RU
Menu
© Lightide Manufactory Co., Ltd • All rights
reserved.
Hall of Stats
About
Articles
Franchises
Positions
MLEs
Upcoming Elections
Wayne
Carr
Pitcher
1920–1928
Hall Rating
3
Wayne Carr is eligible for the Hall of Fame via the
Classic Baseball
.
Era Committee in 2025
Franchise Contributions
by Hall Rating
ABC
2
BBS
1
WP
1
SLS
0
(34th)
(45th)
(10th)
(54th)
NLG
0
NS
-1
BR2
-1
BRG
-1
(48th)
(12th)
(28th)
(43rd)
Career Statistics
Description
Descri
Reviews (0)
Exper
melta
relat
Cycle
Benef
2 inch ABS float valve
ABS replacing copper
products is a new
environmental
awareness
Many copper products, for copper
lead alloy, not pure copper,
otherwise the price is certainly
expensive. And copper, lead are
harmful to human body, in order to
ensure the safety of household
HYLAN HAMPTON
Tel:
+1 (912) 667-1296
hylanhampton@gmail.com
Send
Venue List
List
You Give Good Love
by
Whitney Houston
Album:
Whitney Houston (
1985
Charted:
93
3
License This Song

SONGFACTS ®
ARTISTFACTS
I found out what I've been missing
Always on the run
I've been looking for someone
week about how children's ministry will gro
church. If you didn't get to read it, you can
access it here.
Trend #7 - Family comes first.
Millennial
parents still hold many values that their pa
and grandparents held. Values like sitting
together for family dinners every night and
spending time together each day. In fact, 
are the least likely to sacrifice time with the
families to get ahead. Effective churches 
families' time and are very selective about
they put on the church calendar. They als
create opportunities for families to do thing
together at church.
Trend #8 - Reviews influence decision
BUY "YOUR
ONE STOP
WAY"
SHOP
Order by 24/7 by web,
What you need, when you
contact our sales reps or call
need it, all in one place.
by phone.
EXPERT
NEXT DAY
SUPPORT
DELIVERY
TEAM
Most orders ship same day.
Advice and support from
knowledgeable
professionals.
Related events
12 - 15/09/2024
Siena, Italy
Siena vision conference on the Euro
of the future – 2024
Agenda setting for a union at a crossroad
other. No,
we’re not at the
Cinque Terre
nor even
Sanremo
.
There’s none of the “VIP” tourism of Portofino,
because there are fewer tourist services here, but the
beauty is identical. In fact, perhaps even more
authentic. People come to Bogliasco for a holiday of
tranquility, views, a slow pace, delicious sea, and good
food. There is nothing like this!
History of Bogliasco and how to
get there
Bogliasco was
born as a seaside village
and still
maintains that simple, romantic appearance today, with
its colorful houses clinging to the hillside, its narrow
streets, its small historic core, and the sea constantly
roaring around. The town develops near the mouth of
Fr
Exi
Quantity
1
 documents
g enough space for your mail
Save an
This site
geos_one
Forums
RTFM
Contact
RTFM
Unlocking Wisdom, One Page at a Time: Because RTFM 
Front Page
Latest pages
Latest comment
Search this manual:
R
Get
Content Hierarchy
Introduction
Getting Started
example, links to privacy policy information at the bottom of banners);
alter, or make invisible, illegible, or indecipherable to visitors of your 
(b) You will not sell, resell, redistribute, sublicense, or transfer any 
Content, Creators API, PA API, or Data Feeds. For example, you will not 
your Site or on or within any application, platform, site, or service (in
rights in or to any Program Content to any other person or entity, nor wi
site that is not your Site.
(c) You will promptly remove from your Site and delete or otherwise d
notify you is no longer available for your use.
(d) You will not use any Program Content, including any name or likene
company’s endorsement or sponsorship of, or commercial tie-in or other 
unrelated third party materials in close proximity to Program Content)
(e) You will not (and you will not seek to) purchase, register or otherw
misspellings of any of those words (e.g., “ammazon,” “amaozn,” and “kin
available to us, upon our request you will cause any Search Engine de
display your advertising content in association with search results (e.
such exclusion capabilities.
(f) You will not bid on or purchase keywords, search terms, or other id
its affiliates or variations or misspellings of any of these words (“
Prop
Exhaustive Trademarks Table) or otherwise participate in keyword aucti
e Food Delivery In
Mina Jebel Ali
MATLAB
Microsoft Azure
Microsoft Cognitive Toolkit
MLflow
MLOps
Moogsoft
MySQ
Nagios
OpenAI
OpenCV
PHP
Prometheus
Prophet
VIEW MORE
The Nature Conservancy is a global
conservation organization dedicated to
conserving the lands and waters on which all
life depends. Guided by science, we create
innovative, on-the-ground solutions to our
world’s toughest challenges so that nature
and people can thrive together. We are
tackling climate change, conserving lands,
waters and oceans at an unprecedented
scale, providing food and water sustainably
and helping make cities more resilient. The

● Exercise goal: Copy all lines above containing the string "purchase".

● Completed exercise:
(e) You will not (and you will not seek to) purchase, register or otherw
(f) You will not bid on or purchase keywords, search terms, or other id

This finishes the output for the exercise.